These leisurely animals that spend their days lying down actually died of "involution" in the Cambrian period?

These leisurely animals that spend their days lying down actually died of "involution" in the Cambrian period?

During the Ediacaran period 570 million years ago, the Charnwood Forest area in England was once a vast ocean. The nearby volcanoes were very active, and large amounts of volcanic ash were constantly injected into the ocean, bringing rich nutrients to the seawater and making the ocean full of vitality. In the following 500 million years, with the splicing and breakup of supercontinents, this area also experienced a long period of sea-land changes. The fine sand on the seabed solidified into rocks, and was lifted by tectonic movements to the surface.
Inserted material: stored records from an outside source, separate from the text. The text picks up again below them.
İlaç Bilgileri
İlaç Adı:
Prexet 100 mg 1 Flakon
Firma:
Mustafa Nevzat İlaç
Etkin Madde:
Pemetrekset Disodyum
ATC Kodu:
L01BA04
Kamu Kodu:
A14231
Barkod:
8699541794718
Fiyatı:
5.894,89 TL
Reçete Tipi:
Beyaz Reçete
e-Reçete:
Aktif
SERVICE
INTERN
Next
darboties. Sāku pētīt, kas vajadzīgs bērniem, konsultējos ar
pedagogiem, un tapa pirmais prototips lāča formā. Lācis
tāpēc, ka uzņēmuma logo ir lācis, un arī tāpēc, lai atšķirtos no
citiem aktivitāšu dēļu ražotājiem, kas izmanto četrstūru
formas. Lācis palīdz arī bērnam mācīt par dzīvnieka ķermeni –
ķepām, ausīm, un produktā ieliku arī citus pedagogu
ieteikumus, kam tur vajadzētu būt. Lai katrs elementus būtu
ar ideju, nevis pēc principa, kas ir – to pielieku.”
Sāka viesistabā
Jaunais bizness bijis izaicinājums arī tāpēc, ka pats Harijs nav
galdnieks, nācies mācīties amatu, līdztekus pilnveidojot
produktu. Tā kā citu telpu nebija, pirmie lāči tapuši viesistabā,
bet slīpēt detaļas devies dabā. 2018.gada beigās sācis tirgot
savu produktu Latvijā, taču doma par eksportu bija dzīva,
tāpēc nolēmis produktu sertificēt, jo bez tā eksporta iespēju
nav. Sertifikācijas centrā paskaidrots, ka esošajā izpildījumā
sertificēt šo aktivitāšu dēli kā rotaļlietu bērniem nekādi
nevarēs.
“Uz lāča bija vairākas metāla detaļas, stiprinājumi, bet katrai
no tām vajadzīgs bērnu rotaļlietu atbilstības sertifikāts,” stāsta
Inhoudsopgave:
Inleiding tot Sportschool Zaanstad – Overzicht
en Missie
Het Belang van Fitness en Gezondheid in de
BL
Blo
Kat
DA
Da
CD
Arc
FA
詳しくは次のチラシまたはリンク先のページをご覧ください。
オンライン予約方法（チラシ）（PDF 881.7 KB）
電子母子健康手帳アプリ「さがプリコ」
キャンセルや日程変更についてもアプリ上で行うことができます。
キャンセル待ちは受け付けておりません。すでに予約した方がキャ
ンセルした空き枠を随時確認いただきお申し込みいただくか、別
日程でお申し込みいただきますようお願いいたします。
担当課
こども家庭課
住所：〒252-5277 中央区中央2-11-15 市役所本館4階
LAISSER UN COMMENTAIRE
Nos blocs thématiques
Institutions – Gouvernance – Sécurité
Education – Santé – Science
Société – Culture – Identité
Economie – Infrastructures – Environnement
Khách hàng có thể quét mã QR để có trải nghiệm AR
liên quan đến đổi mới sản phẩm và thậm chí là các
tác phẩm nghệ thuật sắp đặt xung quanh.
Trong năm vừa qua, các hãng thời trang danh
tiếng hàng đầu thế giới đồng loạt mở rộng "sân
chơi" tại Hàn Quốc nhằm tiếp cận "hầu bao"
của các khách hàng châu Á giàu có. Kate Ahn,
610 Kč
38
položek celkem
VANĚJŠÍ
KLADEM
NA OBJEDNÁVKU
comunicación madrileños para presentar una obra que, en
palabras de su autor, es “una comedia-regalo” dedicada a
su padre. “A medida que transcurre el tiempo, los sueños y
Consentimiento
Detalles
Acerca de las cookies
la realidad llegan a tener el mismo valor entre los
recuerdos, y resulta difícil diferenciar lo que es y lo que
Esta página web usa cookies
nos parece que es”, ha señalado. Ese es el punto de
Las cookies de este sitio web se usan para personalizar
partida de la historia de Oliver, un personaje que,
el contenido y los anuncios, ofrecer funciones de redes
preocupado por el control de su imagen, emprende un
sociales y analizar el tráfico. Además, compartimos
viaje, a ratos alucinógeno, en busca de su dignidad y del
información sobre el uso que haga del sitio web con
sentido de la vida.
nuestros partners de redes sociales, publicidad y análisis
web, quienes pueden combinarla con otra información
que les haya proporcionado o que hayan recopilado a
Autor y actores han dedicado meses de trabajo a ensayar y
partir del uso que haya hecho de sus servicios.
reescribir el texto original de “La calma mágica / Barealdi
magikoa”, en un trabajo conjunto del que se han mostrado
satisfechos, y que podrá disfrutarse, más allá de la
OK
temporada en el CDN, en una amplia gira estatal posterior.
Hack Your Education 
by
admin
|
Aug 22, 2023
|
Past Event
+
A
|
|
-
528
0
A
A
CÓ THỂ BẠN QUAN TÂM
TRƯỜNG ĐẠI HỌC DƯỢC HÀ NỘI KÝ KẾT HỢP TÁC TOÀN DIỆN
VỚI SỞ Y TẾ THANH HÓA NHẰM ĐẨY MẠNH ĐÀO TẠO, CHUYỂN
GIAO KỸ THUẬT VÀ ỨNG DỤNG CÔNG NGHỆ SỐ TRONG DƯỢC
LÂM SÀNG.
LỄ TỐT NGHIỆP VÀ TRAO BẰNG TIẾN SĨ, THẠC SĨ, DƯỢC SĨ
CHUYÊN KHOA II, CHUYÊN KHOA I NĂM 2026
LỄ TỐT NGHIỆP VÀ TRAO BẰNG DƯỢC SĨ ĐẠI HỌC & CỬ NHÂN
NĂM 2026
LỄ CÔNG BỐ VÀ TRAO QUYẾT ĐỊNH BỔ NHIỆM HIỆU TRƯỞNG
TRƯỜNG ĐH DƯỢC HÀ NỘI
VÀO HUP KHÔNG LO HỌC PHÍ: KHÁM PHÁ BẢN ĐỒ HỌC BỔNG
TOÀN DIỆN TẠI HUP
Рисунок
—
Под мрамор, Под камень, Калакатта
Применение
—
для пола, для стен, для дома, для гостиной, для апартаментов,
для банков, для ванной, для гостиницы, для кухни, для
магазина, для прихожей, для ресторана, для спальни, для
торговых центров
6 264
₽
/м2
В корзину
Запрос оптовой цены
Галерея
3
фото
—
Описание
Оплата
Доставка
Children's great discovery

One afternoon in April 1957, a primary school student named Roger Mason and his two friends were rock climbing in Charnwood Forest. At that time, Mason had already developed a strong interest in geology. He knew many types of rocks and knew that the Charnian series rock formations in the Charnwood Forest area were formed in the ancient Precambrian period. While playing, Mason accidentally saw a fossil that looked like a leaf on the surface of a stone. When Mason showed this stone to Professor Trevor Ford, a paleontologist at the University of Leicester, Ford couldn't believe his eyes. In the cognition of scientists at the time, it was impossible for such complex organisms to exist in the Precambrian period, but this "leaf" fossil in his hand truly denied this impossibility.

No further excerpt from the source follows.